Polish civil servant

Zbigniew Czech (born 30 March 1970 in Białystok) is a Polish civil servant who served as permanent representative to the United Nations Office at Geneva from 2018 to 2024.

== Life ==
Zbigniew Czech graduated in law from the University of Warsaw branch in Białystok (1994) as well as postgraduate Latin American studies at the University of Warsaw (1995) and in international security policy at the Institut des hautes études de défense nationale in Paris (2014).

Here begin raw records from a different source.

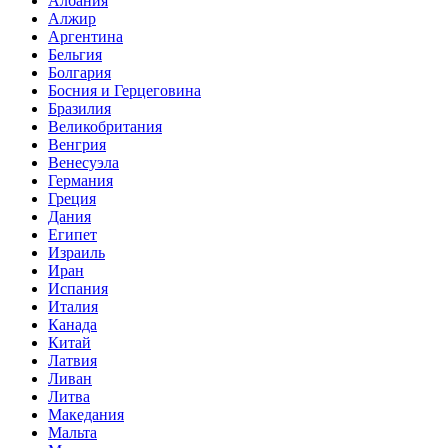
Албания
Алжир
Аргентина
Бельгия
Болгария
Босния и Герцеговина
Бразилия
Великобритания
Венгрия
Венесуэла
Германия
Греция
Дания
Египет
Израиль
Иран
Испания
Италия
Канада
Китай
Латвия
Ливан
Литва
Македания
Мальта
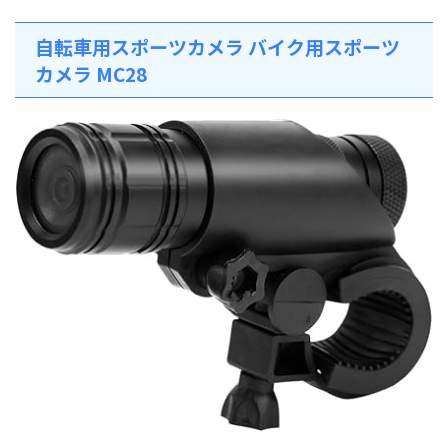
自転車用スポーツカメラ バイク用スポーツ
カメラ MC28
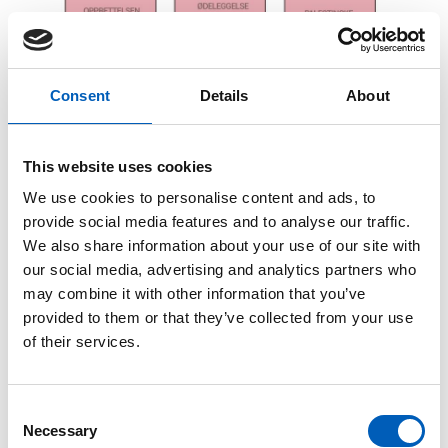
Consent
Details
About
Sionismens rolle under 1948-krigen
This website uses cookies
We use cookies to personalise content and ads, to
Fordrivelsen av palestinerne var delvis et resultat
provide social media features and to analyse our traffic.
av sionistbevegelsens mål om å etablere en stat i
We also share information about your use of our site with
Palestina med overveldende jødisk flertall. Det
our social media, advertising and analytics partners who
bidro til at de jødiske styrkene bevisst fordrev
may combine it with other information that you’ve
palestinerne fra landet, spesielt i de områdene som
provided to them or that they’ve collected from your use
var tiltenkt en jødisk stat i FNs delingsplan, og i
of their services.
områder som var strategisk viktige. Det at det var
krig bidro også til at palestinerne ble drevet bort
fra sine hjem, og mange palestinere flyktet i frykt
C
for å bli offer for krigens grusomheter.
Necessary
o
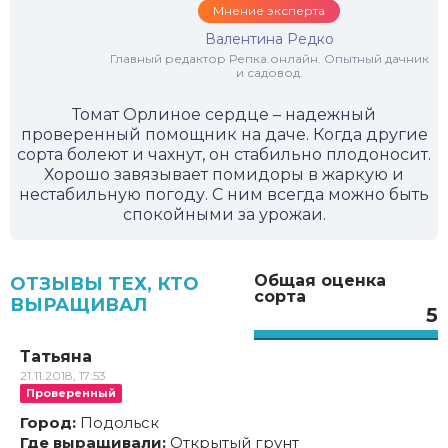
Мнение эксперта
Валентина Редко
Главный редактор Репка.онлайн. Опытный дачник
и садовод.
Томат Орлиное сердце – надежный
проверенный помощник на даче. Когда другие
сорта болеют и чахнут, он стабильно плодоносит.
Хорошо завязывает помидоры в жаркую и
нестабильную погоду. С ним всегда можно быть
спокойными за урожаи.
Общая оценка
ОТЗЫВЫ ТЕХ, КТО
сорта
ВЫРАЩИВАЛ
5
Татьяна
21.11.2018, 17:53
Проверенный
Город:
Подольск
Где выращивали:
Открытый грунт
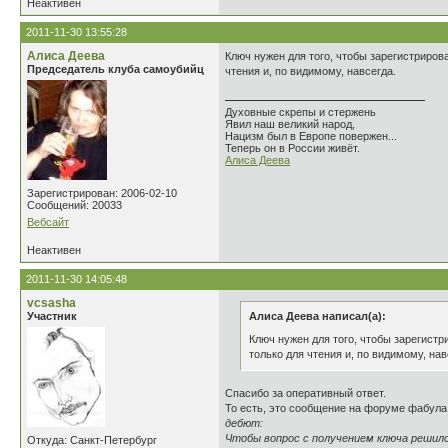
Неактивен
2011-11-30 13:55:28
Алиса Деева
Ключ нужен для того, чтобы зарегистриров
Председатель клуба самоубийц
чтения и, по видимому, навсегда.
Духовные скрепы и стержень
Явил наш великий народ,
Нацизм был в Европе повержен...
Теперь он в России живёт.
Алиса Деева
Зарегистрирован: 2006-02-10
Сообщений: 20033
Вебсайт
Неактивен
2011-11-30 14:05:48
vcsasha
Участник
Алиса Деева написал(а):
Ключ нужен для того, чтобы зарегистр
только для чтения и, по видимому, нав
Спасибо за оперативный ответ.
То есть, это сообщение на форуме фабула
дебют:
Чтобы вопрос с получением ключа решился
Откуда: Санкт-Петербург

He started his diplomatic career in 1995 at the Legal and Treaty Department at the Ministry of Foreign Affairs. He has worked at the Permanent Delegation of the Republic of Poland to NATO and WEU in Brussels (1999–2003) and NATO headquarters in Brussels as a legal adviser and private officer of the Secretary General of NATO (2003–2006). In 2009, he became deputy director of the Legal and Treaty Department (MFA) and, in 2012, acting director of the Dearment of the Amecias. Between 2012 and 2014, he was deputy chief of the Embassy of Poland in Paris. In 2016, he was promoted to the director of the United Nations and Human Rights Department.

In January 2018 he was appointed as Permanent Representative of the Republic of Poland to the UN Office in Geneva. He ended his term in July 2024.

He can speak English, French, Spanish and Russian languages. He is married with four daughters.